2. Even if they went out tomorrow and made the significant changes they desperately require, they're still years away from being a true Stanley Cup contender. Let me tell you a quick personal story: In 1992, some friends and I drove to Montreal to attend
the NHL entry draft. We had fun, patronized many a bar, and were in rough shape by the time we checked out of the hotel. About 90 minutes into our drive home, I woke up from a nap and began to notice the unfamiliarity of the highway; once I asked our bleary-eyed driver if he'd seen a sign telling us how long until we hit Toronto, he admitted he hadn't been paying much attention. The next sign we saw told us we were a little more than halfway to Quebec City. As a result, we had to drive nearly
three hours just to get back to our original point of departure. Needless to say, it was a very tense drive the rest of the way. This is my Oilers analogy. You figure out the rest from here. I'm pissed off again having remembered it.
3. There's still so much hockey to be played. So much terrible, disappointing hockey to be played. Wednesday's loss to Winnipeg was only Edmonton's 26th game of the year. That leaves
56 more games still to be played before the schedule-maker unmercifully puts this group to bed. Think of how many ways there are for them to lose between now and then. The mind boggles, the stomach churns, the ulcer grows.

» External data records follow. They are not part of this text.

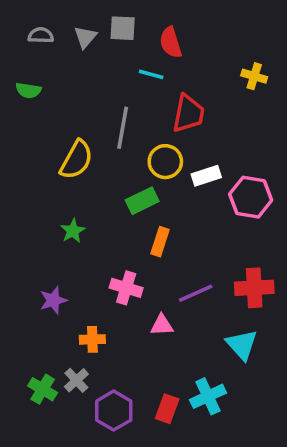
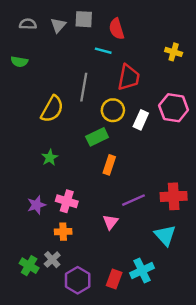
white rectangle: (206, 176) -> (141, 120), turned -48
pink hexagon: (251, 197) -> (174, 108), moved
pink cross: (126, 288) -> (67, 201), moved
pink triangle: (162, 325) -> (110, 222), turned -49

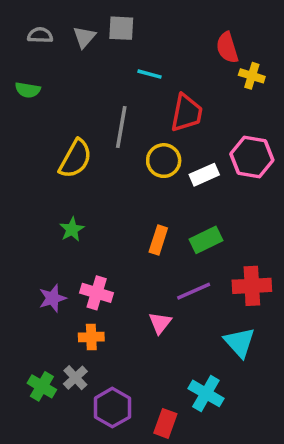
red semicircle: (117, 29) -> (227, 48), moved
white rectangle: (141, 120) -> (204, 175), turned 42
green rectangle: (97, 137) -> (206, 240), moved
cyan cross: (142, 270) -> (206, 393), turned -35
red rectangle: (114, 279) -> (165, 423), moved

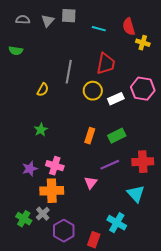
cyan line: (150, 74) -> (99, 29), moved
yellow semicircle: (75, 159) -> (43, 90), size x0.6
orange cross: (91, 337) -> (52, 191), size x1.6

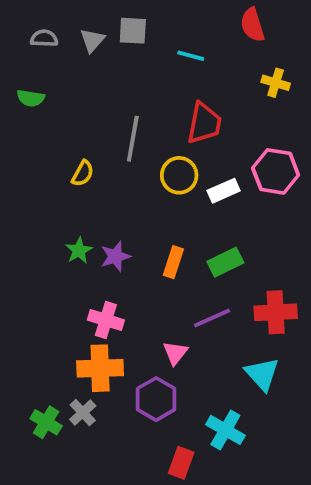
red semicircle: (129, 27) -> (252, 25), moved
purple star: (30, 169) -> (115, 256), moved
purple hexagon: (64, 231) -> (156, 399), moved

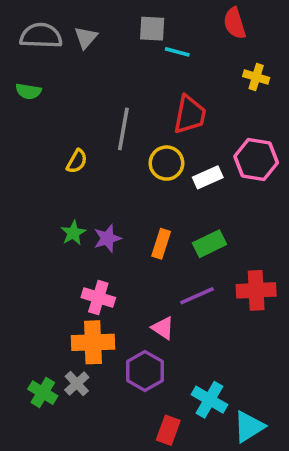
gray square: (133, 31) -> (152, 29), moved
gray semicircle: (44, 38) -> (41, 36), size x1.6
pink triangle: (175, 353) -> (163, 328), turned -35
cyan triangle: (262, 374) -> (249, 427), moved, turned 40

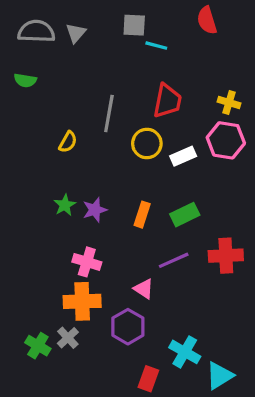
yellow cross: (256, 77) -> (229, 102), moved

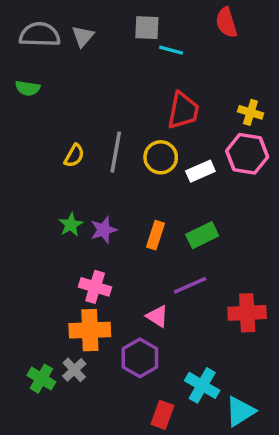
gray line: (109, 113) -> (116, 152), moved
red cross: (226, 256) -> (247, 313), moved

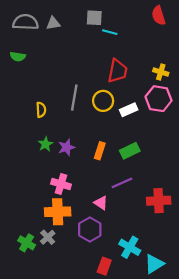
red semicircle: (226, 22) -> (159, 16), moved
gray triangle: (83, 36) -> (53, 23), turned 40
yellow semicircle: (74, 156) -> (41, 110), moved, turned -32

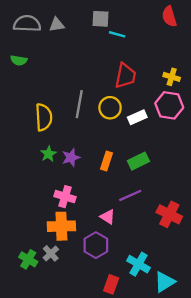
yellow semicircle: (41, 110) -> (44, 117), size x1.6
red cross: (159, 201) -> (169, 214), turned 30

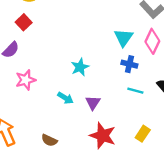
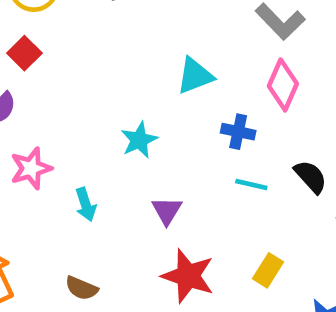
cyan triangle: (124, 38) -> (195, 76), moved, turned 36
cyan arrow: (65, 98) -> (86, 204), moved, turned 42

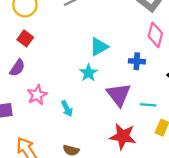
cyan triangle: (195, 76) -> (99, 47), moved
cyan line: (251, 184) -> (148, 105), moved
purple triangle: (167, 211) -> (119, 95), moved, size x1.6

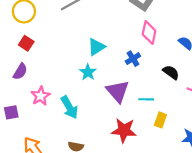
blue cross: (137, 61) -> (133, 59), turned -32
cyan arrow: (67, 109) -> (69, 107), size x1.5

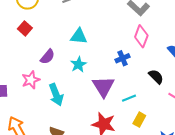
cyan triangle: (96, 47) -> (79, 36), moved, turned 30
purple semicircle: (20, 72) -> (48, 57), moved
cyan line: (146, 99) -> (129, 98), turned -32

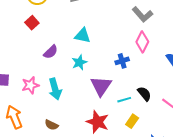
black semicircle: (156, 77) -> (144, 94), moved
pink star: (31, 80) -> (30, 85), moved

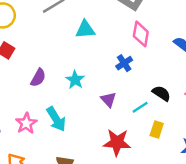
cyan triangle: (83, 36) -> (85, 29), moved
purple triangle: (101, 86) -> (109, 100), size x0.6

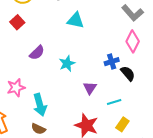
cyan triangle: (85, 29) -> (76, 20), moved
black semicircle: (161, 93) -> (128, 73), moved
cyan arrow: (56, 119) -> (40, 105), moved

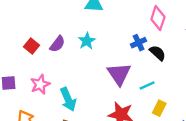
red square: (17, 22) -> (32, 46), moved
cyan star: (67, 63) -> (87, 41), moved
purple triangle: (90, 88) -> (119, 74), size x1.6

4. The Flames, for the hockey gods' sake. The freakin' Flames. The
Battle of Alberta is fierce if both teams are winning or losing at the same time, but when one is looking as good
as the Flames have to start the season and the other is looking like the team of oral surgeons that have tried to work on
Pogues singer Shane MacGowan over the years – in other words, exhausted and disheartened – it takes the steam right out of the rivalry and makes it that much more agonizing for the team that's one the wrong end of that battle. And right now, that team is not the Flames.